Vamos criar um pacote para os repositórios usando Spring Data JPA. Criamos uma interface UserRepository que estende JpaRepository para User com ID do tipo Long. Também criamos TweetRepository da mesma forma. O próximo passo é fazer o feed. Vamos criar testes orientados por testes (test-driven).
Criamos uma nova classe FeedControllerTest no pacote de testes. Usamos @SpringBootTest e @AutoConfigureMockMvc. Injetamos MockMvc com @Autowired. Criamos um teste shouldReturnFeedOfTweets, usando MockMvc.perform para fazer um GET em /feed, esperando que o status seja OK. O teste deve falhar inicialmente, pois ainda não temos o GET implementado.
Vamos criar a classe FeedController como @RestController, com um método feed anotado com @GetMapping("/feed").
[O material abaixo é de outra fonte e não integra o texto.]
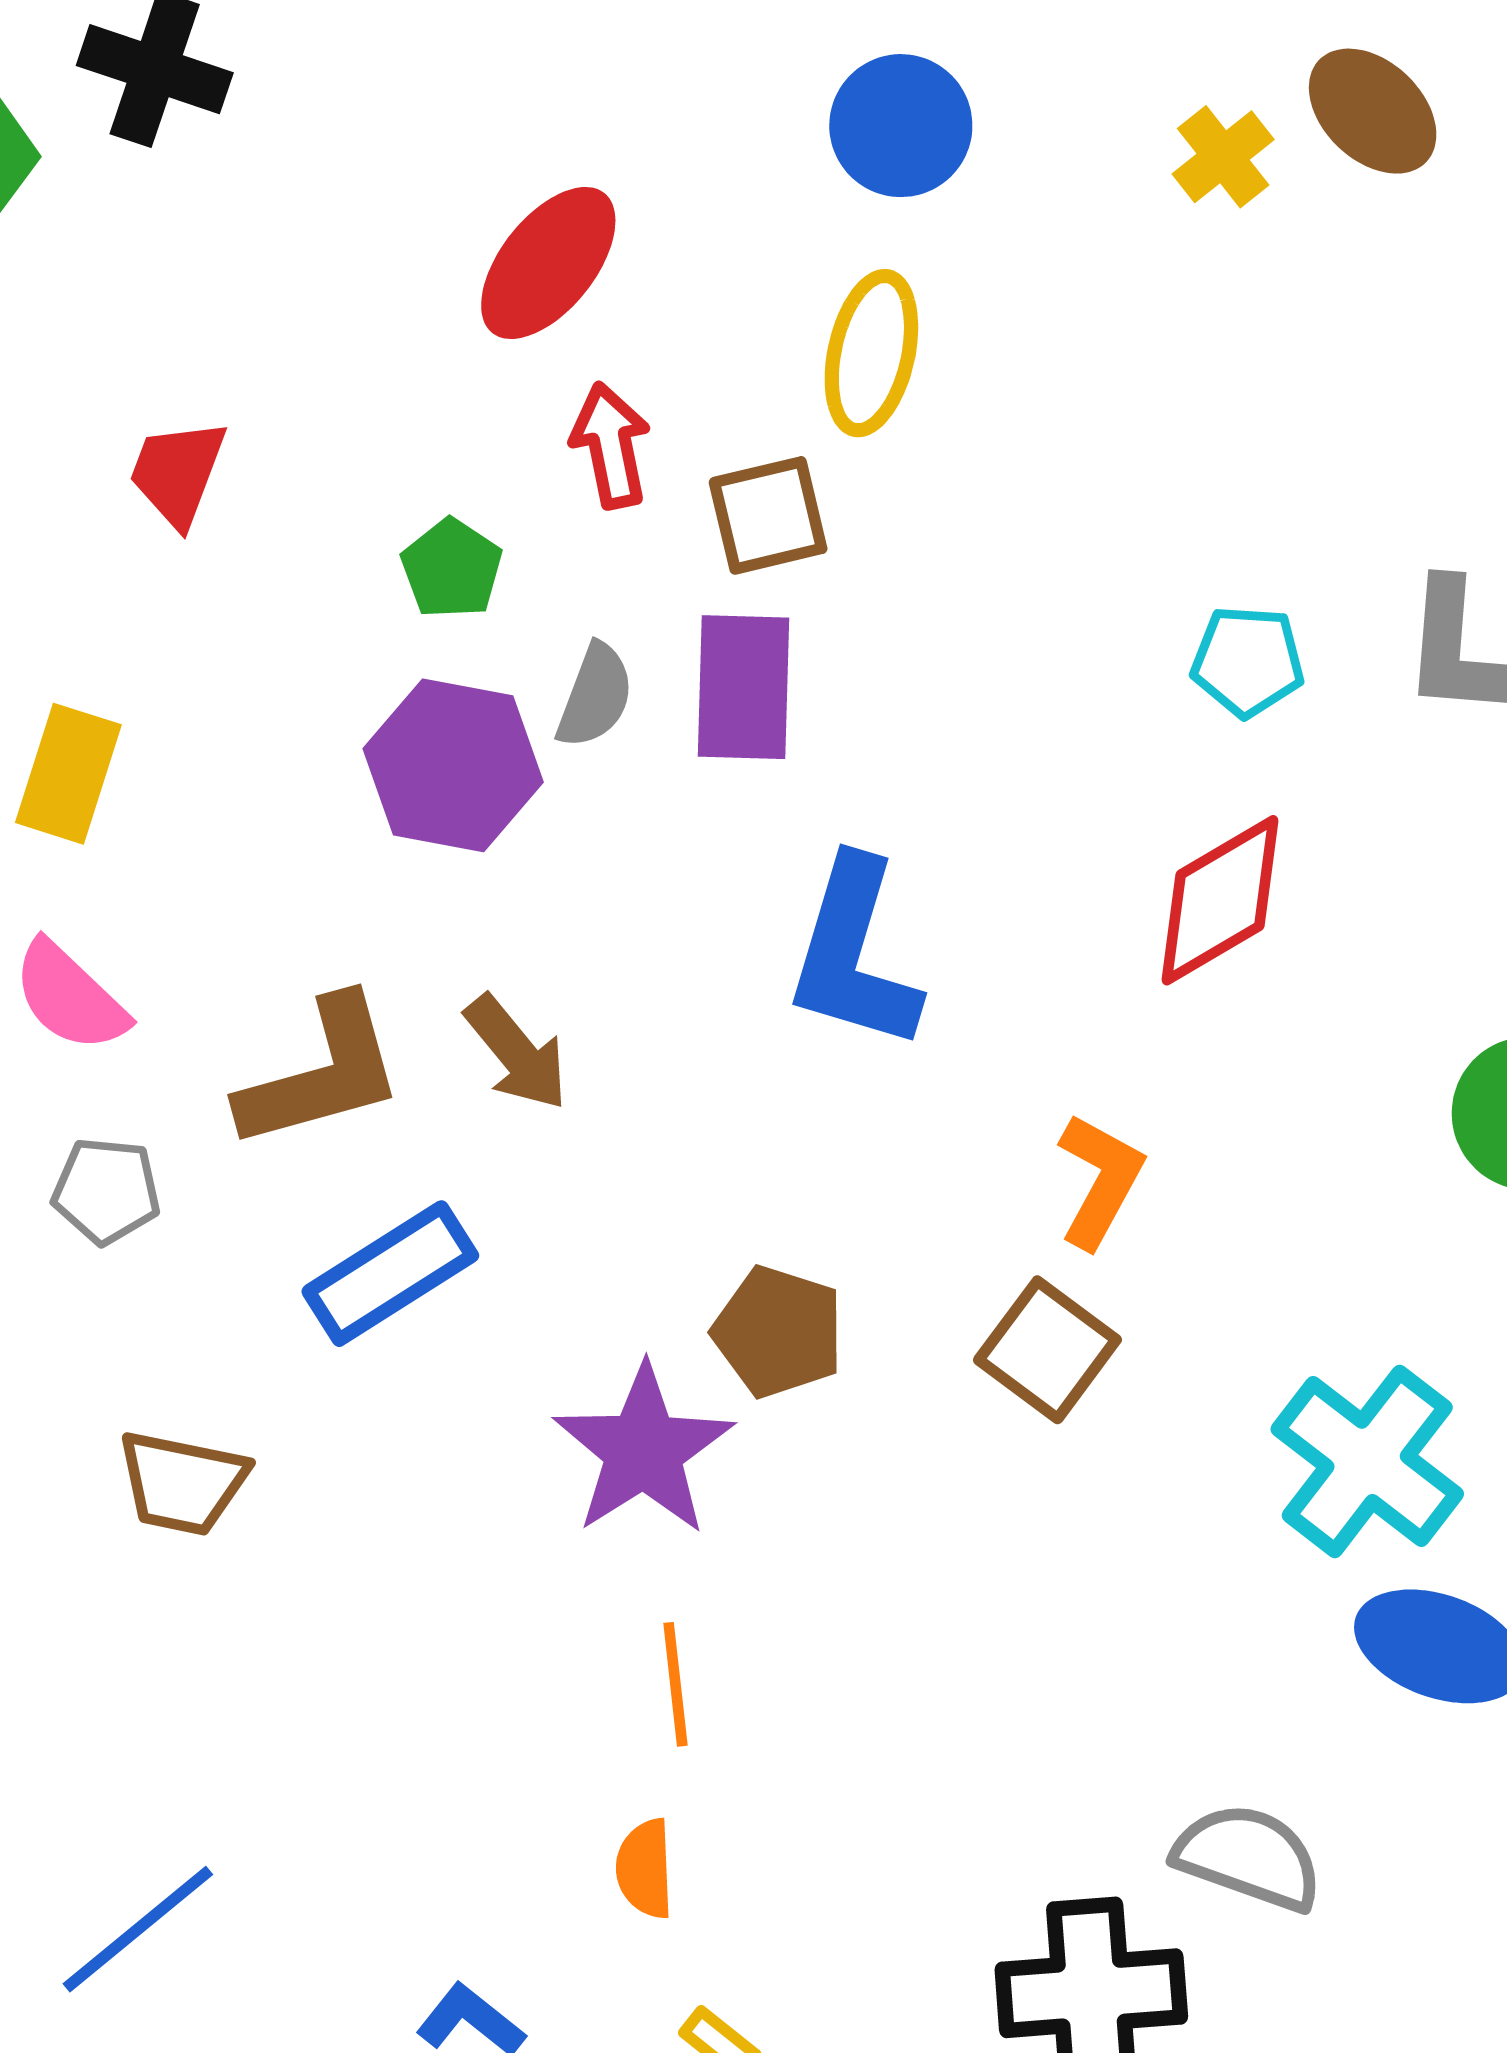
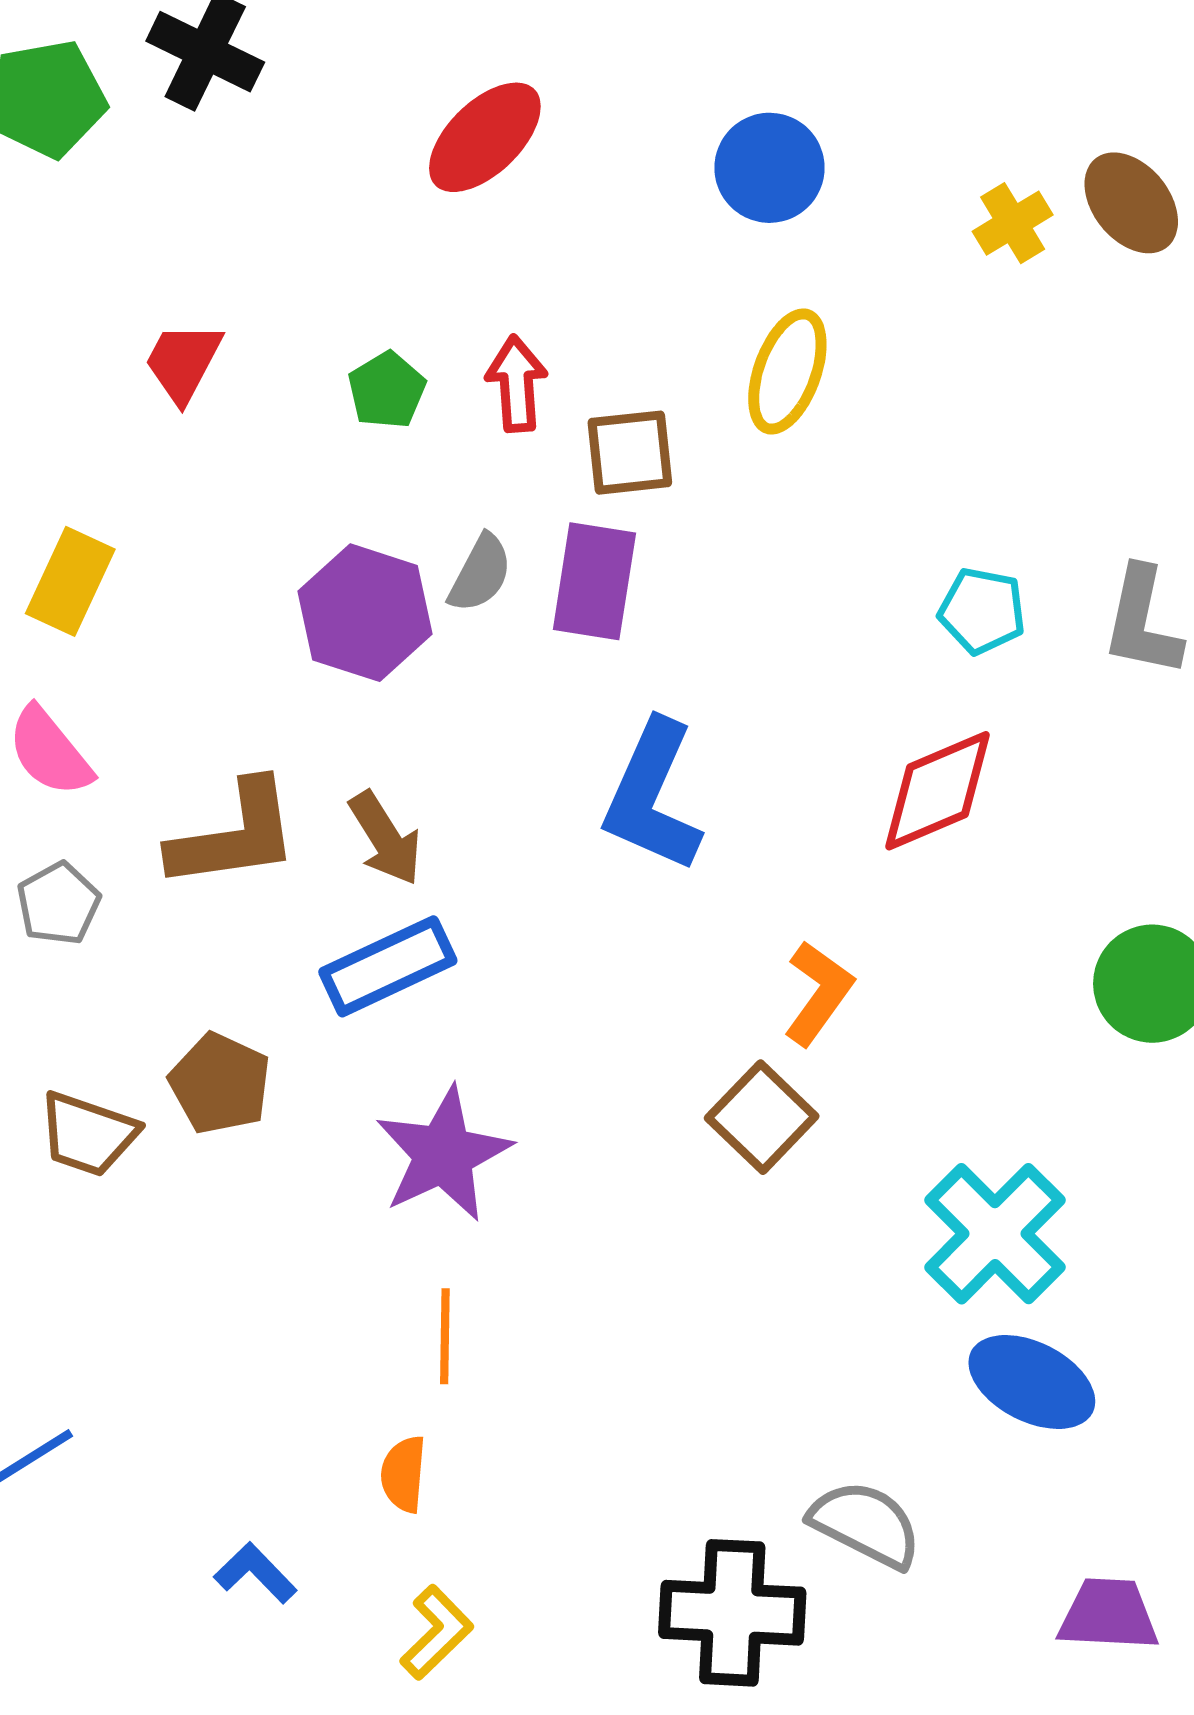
red ellipse: (548, 263) -> (485, 137), moved
yellow ellipse: (871, 353) -> (787, 372), moved
green pentagon: (452, 569) -> (387, 390), moved
gray pentagon: (106, 1191) -> (58, 904), turned 30
blue rectangle: (390, 1274) -> (388, 966), moved
brown pentagon: (778, 1332) -> (220, 1084), moved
Rodamos o teste novamente, e ele passa. Agora, precisamos de alguns tweets para serem mostrados. Usamos UserRepository e TweetRepository para criar um usuário e tweets para testes integrados. Criamos um banco de dados de teste separado do de produção, usando @ActiveProfiles("test").
Criamos um arquivo application-test.properties com a configuração do banco de dados de teste. Criamos um usuário e tweets no início do teste, usando UserRepository.save e TweetRepository.save. Esperamos que o feed retorne uma lista de tweets com content, type, authorUsername e ID. Usamos MockMvc para verificar que a lista não é vazia e tem tamanho 2.
Implementamos o método feed no FeedController, injetando TweetRepository e usando findAll para retornar uma lista de Tweet. Criamos uma classe TweetResponse para mapear os dados do tweet para a resposta, evitando retornar a entidade diretamente. Usamos @JsonProperty para definir os nomes das propriedades no JSON.
Rodamos os testes e todos passam. Verificamos o feed na aplicação, inserindo dados diretamente no banco de dados. O projeto ainda tem muito a ser feito, como criar o post, login, cadastro de usuário e seguidores. É um projeto interessante, começando do zero e seguindo o conceito de TDD (Test Driven Development), criando uma base sólida para um projeto maior.